Nazi Children Still Discriminate Against The Jews, Fifty Years After World War II

According to a recent study, German children who grew up in the Nazi era continue to possess negative views towards the Jews, Associated Press reports.

Published on Monday, an investigation done by American and Swiss researchers dug information from the German General Social Surveys conducted in 1996 and 2006. The polls reflected the views of 5,300 Germans on different social issues, especially their thoughts about the Jews.

These people came from 264 towns and cities across the country, where the influence of the anti-Semitic propaganda varies.

Results suggest that those born in the 1930s, who had attained Nazi education during their school years, have the strongest anti-Semitic opinions, even half a century after the Nazi rule.

During Adolf Hitler's regime from 1933 to 1945, the Nazi propaganda brainwashed all Germans to discriminate against the Jews. The dictator ordered numerous mass killings and brutal treatments towards the Jewish people.

This tragedy was clearly documented in many World War II files, including the famous diary written by a young Jewish girl, Anne Frank.

Nazi schools included the anti-Semitic propaganda in all of their class subjects and educational activities.

"It's not just that Nazi schooling worked, that if you subject people to a totalitarian regime during their formative years it will influence the way their mind works," said University of Zurich's Hans-Joachim Voth, one of the authors of the study. "The striking thing is that it doesn't go away afterward."
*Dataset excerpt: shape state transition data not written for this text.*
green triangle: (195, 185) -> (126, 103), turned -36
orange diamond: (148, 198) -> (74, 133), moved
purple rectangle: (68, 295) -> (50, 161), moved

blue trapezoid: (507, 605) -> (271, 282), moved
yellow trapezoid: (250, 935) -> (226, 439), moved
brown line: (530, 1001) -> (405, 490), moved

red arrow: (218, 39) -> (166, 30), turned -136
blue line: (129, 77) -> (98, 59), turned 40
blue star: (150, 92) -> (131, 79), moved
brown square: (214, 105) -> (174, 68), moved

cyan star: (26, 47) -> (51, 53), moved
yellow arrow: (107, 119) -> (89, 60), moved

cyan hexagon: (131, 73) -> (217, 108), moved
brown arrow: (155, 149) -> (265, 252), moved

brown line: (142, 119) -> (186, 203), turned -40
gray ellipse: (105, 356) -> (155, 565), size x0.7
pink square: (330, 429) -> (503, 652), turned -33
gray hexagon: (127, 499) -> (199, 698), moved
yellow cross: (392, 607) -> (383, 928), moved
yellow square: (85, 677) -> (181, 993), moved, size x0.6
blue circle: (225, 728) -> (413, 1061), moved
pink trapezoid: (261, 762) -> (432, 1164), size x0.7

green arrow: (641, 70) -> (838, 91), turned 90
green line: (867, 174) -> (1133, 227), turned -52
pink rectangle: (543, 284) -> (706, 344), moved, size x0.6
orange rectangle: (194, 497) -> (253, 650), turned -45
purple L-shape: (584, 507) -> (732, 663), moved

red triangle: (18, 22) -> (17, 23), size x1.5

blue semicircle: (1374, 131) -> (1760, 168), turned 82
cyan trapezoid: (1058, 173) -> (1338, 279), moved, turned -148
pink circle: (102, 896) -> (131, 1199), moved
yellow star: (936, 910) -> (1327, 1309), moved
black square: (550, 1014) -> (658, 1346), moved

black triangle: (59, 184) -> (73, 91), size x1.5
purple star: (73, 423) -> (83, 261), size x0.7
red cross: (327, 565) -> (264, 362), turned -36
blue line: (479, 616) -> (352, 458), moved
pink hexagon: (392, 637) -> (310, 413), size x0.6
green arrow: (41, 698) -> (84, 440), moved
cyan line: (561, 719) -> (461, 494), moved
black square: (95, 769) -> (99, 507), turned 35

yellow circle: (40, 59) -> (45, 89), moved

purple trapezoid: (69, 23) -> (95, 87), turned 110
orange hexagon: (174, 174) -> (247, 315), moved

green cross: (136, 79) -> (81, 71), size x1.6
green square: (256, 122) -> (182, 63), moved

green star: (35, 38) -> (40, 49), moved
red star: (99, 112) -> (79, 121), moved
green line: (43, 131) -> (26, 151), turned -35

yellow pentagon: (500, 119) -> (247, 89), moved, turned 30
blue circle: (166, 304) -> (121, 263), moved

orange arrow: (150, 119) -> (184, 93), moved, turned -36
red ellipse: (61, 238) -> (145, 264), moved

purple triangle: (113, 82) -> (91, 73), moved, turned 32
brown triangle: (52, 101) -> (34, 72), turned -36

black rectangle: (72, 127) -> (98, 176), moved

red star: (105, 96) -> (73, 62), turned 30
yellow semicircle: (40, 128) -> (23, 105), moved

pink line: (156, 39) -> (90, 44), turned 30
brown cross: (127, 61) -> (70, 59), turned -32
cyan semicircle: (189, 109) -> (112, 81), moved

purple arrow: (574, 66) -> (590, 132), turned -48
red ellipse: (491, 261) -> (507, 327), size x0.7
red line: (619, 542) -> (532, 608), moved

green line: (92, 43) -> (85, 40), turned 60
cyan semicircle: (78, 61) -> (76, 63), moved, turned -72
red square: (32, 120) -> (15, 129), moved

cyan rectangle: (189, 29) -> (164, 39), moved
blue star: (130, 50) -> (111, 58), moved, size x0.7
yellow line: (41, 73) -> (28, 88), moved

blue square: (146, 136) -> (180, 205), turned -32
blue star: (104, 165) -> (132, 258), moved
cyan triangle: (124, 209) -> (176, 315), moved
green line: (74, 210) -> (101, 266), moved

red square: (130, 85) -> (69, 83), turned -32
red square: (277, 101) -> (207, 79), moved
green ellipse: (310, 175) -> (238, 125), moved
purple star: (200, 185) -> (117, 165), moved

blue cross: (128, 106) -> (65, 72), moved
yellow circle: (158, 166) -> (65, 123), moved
The researchers also found out that there is just a slight difference between the extremities of the anti-Semitic views of Germans born in the 1920s over those born in the 1940s.

"The extent to which Nazi schooling worked depended crucially on whether the overall environment where children grew up was already a bit anti-Semitic," added Voth. "It tells you that indoctrination can work, it can last to a surprising extent, but the way it works has to be compatible to something people already believe."

The study also considered the influence of anti-Semitism on each era, since Jews were already discriminated way before the Nazi's rule.